There’s an old 3M cultural rule that allows employees to spend 15% of their time working on their own ideas without management intervention, so long as their work remotely relates to the business. It’s an unwritten rule, and it’s a good one. I can personally attribute $60M in business as a direct result of this rule.
Recently, I was advocating the implementation of a similar 15% rule for a client in order to boost morale, spark creativity and reward employees with the freedom to work on their own ideas. While in tacit agreement, the CEO expressed reservations about the potential loss of productivity and the ROI. She asked how would we measure the program.
While a legitimate question, my reply was that you don’t measure the program. Not directly.
We hear a lot about how marketing is now a science. How unless you’re measuring ROI and quantifying each customer touch point, lead source, lead score, and so on, that you are wasting effort, and not as likely to be successful. Measurement is king. Quantify everything.
Being an “analytic” and having spent a short part of my career as a “process” engineer, I tend to agree that measurement is a necessary and good thing. There’s an old statement that says you can’t improve something unless you measure it. However, only up to a point.

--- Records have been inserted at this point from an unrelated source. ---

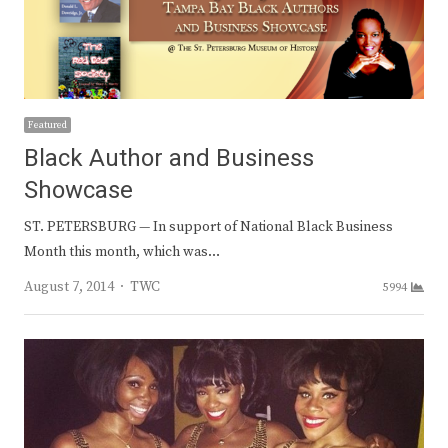
Featured
Black Author and Business
Showcase
ST. PETERSBURG — In support of National Black Business
Month this month, which was…
Author
August 7, 2014
TWC
5994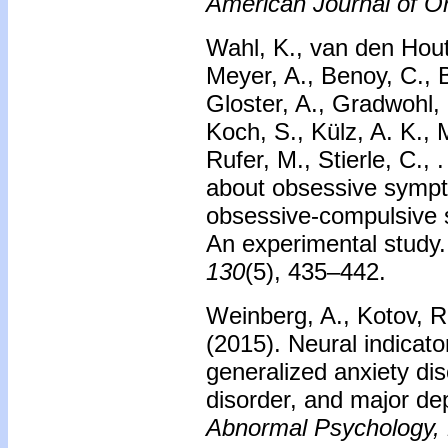
American Journal of Or
Wahl, K., van den Hout,
Meyer, A., Benoy, C., 
Gloster, A., Gradwohl,
Koch, S., Külz, A. K., 
Rufer, M., Stierle, C., 
about obsessive symp
obsessive-compulsive
An experimental study
130
(5), 435–442.
Weinberg, A., Kotov, R.
(2015).
Neural indicato
generalized anxiety di
disorder, and major de
Abnormal Psychology,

Why? Because sometimes our marketing and sales results come from people, and there are qualities about people that are hard to quantify. How does one measure passion? How do we measure creativity, determination, compassion or empathy? Or the freedom to create with 15% of your time? These are valuable human traits, and I believe that they can add to the success of any marketing or sales program.
The problem is when measurement is taken to an extreme. I’m not a fan of measuring everything. Too many times we seek security in numbers, as if they alone are the key to control, and predicting the future. The numbers become the end. Because we can measure something, doesn’t mean we have to. Sometimes we have to trust the spirit in people. Their desire to succeed and create. Managers measure passion, leaders enable it.
In quantum physics, the Heisenberg Uncertainty Principle is often misstated so as to imply that simultaneous measurements of both the position and momentum cannot be made. And while a slight misstatement, I believe it can be applied to business. If we try to measure passion or creativity, we cannot understand their momentum. As a matter of fact it dies.